• _RECORDS FOR THE EXERCISE_:
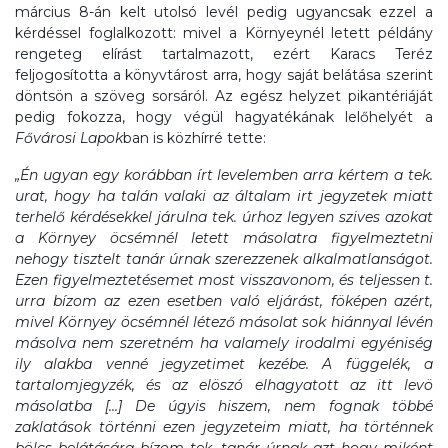
március 8-án kelt utolsó levél pedig ugyancsak ezzel a
kérdéssel foglalkozott: mivel a Környeynél letett példány
rengeteg elírást tartalmazott, ezért Karacs Teréz
feljogosította a könyvtárost arra, hogy saját belátása szerint
döntsön a szöveg sorsáról. Az egész helyzet pikantériáját
pedig fokozza, hogy végül hagyatékának lelőhelyét a
Fővárosi Lapok
ban is közhírré tette:
„Én ugyan egy korábban írt levelemben arra kértem a tek.
urat, hogy ha talán valaki az általam irt jegyzetek miatt
terhelő kérdésekkel járulna tek. úrhoz legyen szives azokat
a Környey öcsémnél letett másolatra figyelmeztetni
nehogy tisztelt tanár úrnak szerezzenek alkalmatlanságot.
Ezen figyelmeztetésemet most visszavonom, és teljessen t.
urra bízom az ezen esetben való eljárást, föképen azért,
mivel Környey öcsémnél létező másolat sok hiánnyal lévén
másolva nem szeretném ha valamely irodalmi egyéniség
ily alakba venné jegyzetimet kezébe. A függelék, a
tartalomjegyzék, és az elöszó elhagyatott az itt levö
másolatba […] De úgyis hiszem, nem fognak többé
zaklatások történni ezen jegyzeteim miatt, ha történnek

• _WHAT NEEDS TO BE DONE_:
Referring to the material above, set down exactly the lines between the line with "pedig fokozza, hogy" and the line with "másolva nem szeretném", inclusive, and no other lines.

• _ANSWER TO THIS TASK_:
pedig fokozza, hogy végül hagyatékának lelőhelyét a
Fővárosi Lapok
ban is közhírré tette:
„Én ugyan egy korábban írt levelemben arra kértem a tek.
urat, hogy ha talán valaki az általam irt jegyzetek miatt
terhelő kérdésekkel járulna tek. úrhoz legyen szives azokat
a Környey öcsémnél letett másolatra figyelmeztetni
nehogy tisztelt tanár úrnak szerezzenek alkalmatlanságot.
Ezen figyelmeztetésemet most visszavonom, és teljessen t.
urra bízom az ezen esetben való eljárást, föképen azért,
mivel Környey öcsémnél létező másolat sok hiánnyal lévén
másolva nem szeretném ha valamely irodalmi egyéniség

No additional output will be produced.